宙組公演千秋楽が終わって、あっ!というまに木曜日が終わってしまいました。
もういくつ寝ると「ヴァレンチノ」(はぁと)。だけど、その前に仕事が終わらないと休めないーーー(←涙も出ません)。



そんな悲惨な状況ですが、最後に一つだけ、私が大石静さんの「美しき生涯」を観ながら心の片隅で思いだしていた、諏訪緑の「時の地平線」をご紹介(^ ^)したいと思います。

三国志時代の蜀の知将、諸葛孔明を主人公にした作品。
普通に歴史漫画としても非常に面白い作品なんですが、大石さんが語ろうとした「三成」の、作品中ではまったく説明されていない部分を補完するイマジネーションを与えてくれた作品でした。

……たぶん、この作品とあの舞台を観て、そんな連想をするのは私だけなんだろうけど(^ ^;



漢王朝末期。
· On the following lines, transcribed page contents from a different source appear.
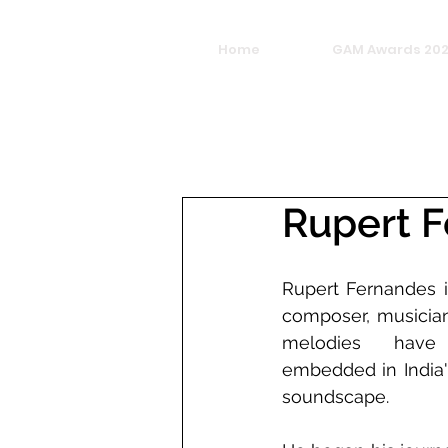
Home
GAM Awards 20
Rupert 
Rupert Fernandes i
composer, musician
melodies have
embedded in India's
soundscape.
黄巾の乱で焼け出され、弟妹と共に各地を放浪する少年、諸葛亮(孔明)。
彼と、その乱を鎮めて泰平の世を取り戻そうと闘っていた軍人・曹操との出会いが、歴史を動かすエネルギーを解放する……というエピソードから始まる物語。

戦乱のために荒れすさんだ世界に翻弄され、そんな世界を憎むしかない少年・孔明。
頭が良くて視野が広く、戦略思考に長けた彼は、ひたすらに「戦い」を憎み、農業の発展に身を捧げようとする。「食べる」ことで人々を幸せにするために。
けれども。「時代」は彼を放ってはおかなかった……。


こうしてストーリーを思い返してみると、三成と孔明、全く共通点がないんだなあ(@ @)。
三成は曲りなりにも「土豪の息子」で、焼け出されたわけでも農業を学ぼうとしたわけでもない。主君の妻を愛してしまうわけでもないし、主君に扇子でいじめられたりもしない(←そこ?)
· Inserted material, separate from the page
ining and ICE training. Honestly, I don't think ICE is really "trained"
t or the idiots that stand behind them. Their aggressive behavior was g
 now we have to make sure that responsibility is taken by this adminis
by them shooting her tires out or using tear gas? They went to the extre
とにかく、舞台から見えるところにいる時の三成と、「時の地平線」の孔明は、ぜんぜん似ていない…んだな、と思うんですよね。

たとえば、彼の「第一になすべきこと」は「民に平穏をもたらすこと」であって、主君である劉備への忠義は、それを実現するための道具なんですよね。もちろん、劉備自身が非凡な道具、、、いえ、非凡な主君であって、孔明の性急さを常に押しとどめ、「『平穏』を一気呵成につくることはできない」と教えさとしてくれたりするんですが、、、まあ、そんなところも全然違う。


じゃあ、どこでこの作品を連想したのか?というと……

結局は、全く語られることのない三成のシチュエーションに似た設定があるから……なんですよね。
たとえば、何故に三成がそんなにも(茶々を犠牲にしてまで)「民の平穏」を望むのか、という問いかけのヒントになったりとか。
あるいは、朝鮮出兵に対する「軍縮」という論点が最終巻のテーマだったりするし。


孔明が南方を旅する話とか、結構荒唐無稽な話がまざっていたりはするのですが、全体的に、かなり政治色と友情色の強い、「仲間たち」の物語。
三成との関係は、たぶん全然感じないのが普通だと思いますが(滝汗)、作品としても普通以上に面白いので、もし機会があればぜひ眺めてみてください♪




実はこの作品、以前から祐飛さん主演で舞台化されないかな~と思っていた作品の一つでした。役が多くていろんなエピソードがてんこもりにあるので、舞台化したら面白いと思うんですよ。
まあ、大河ドラマなのでどこを切り取るかで出てくるキャラクターも変わってくるし、なにより恋愛要素が薄いので宝塚で取り上げるのは難しいんですけどね。
でもまあ、祐飛さんの孔明には逢えなかったけど、三成には会えたから、良いかな(^ ^)。